__WORK INSTRUCTION__:
An exact copy of the listing is what the response must contain.

__STUDY MATERIAL__:
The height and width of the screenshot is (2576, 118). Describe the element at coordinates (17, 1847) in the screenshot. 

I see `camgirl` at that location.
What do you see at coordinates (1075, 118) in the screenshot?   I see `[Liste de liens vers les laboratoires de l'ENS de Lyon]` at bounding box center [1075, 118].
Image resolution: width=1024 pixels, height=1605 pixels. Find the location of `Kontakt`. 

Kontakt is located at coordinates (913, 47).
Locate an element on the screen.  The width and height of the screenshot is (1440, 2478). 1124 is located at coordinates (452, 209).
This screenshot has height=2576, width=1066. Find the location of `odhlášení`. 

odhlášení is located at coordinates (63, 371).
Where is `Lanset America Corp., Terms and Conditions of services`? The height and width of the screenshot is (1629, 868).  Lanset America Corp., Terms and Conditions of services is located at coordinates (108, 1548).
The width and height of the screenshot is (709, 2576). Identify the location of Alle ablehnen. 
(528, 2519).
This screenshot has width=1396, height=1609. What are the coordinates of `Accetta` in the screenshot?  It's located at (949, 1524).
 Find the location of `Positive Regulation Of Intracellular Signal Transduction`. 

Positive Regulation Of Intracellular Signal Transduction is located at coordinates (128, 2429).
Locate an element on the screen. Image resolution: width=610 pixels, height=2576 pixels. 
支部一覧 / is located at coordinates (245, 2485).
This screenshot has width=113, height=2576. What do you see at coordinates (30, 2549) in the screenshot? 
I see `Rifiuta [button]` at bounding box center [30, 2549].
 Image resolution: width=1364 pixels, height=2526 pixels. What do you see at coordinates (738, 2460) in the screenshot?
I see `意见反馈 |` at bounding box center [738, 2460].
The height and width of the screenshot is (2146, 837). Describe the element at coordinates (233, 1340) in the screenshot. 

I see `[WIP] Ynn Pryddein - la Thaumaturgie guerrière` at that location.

__REPLY__:
The height and width of the screenshot is (2576, 118). Describe the element at coordinates (17, 1847) in the screenshot. 

I see `camgirl` at that location.
What do you see at coordinates (1075, 118) in the screenshot?   I see `[Liste de liens vers les laboratoires de l'ENS de Lyon]` at bounding box center [1075, 118].
Image resolution: width=1024 pixels, height=1605 pixels. Find the location of `Kontakt`. 

Kontakt is located at coordinates (913, 47).
Locate an element on the screen.  The width and height of the screenshot is (1440, 2478). 1124 is located at coordinates (452, 209).
This screenshot has height=2576, width=1066. Find the location of `odhlášení`. 

odhlášení is located at coordinates (63, 371).
Where is `Lanset America Corp., Terms and Conditions of services`? The height and width of the screenshot is (1629, 868).  Lanset America Corp., Terms and Conditions of services is located at coordinates (108, 1548).
The width and height of the screenshot is (709, 2576). Identify the location of Alle ablehnen. 
(528, 2519).
This screenshot has width=1396, height=1609. What are the coordinates of `Accetta` in the screenshot?  It's located at (949, 1524).
 Find the location of `Positive Regulation Of Intracellular Signal Transduction`. 

Positive Regulation Of Intracellular Signal Transduction is located at coordinates (128, 2429).
Locate an element on the screen. Image resolution: width=610 pixels, height=2576 pixels. 
支部一覧 / is located at coordinates (245, 2485).
This screenshot has width=113, height=2576. What do you see at coordinates (30, 2549) in the screenshot? 
I see `Rifiuta [button]` at bounding box center [30, 2549].
 Image resolution: width=1364 pixels, height=2526 pixels. What do you see at coordinates (738, 2460) in the screenshot?
I see `意见反馈 |` at bounding box center [738, 2460].
The height and width of the screenshot is (2146, 837). Describe the element at coordinates (233, 1340) in the screenshot. 

I see `[WIP] Ynn Pryddein - la Thaumaturgie guerrière` at that location.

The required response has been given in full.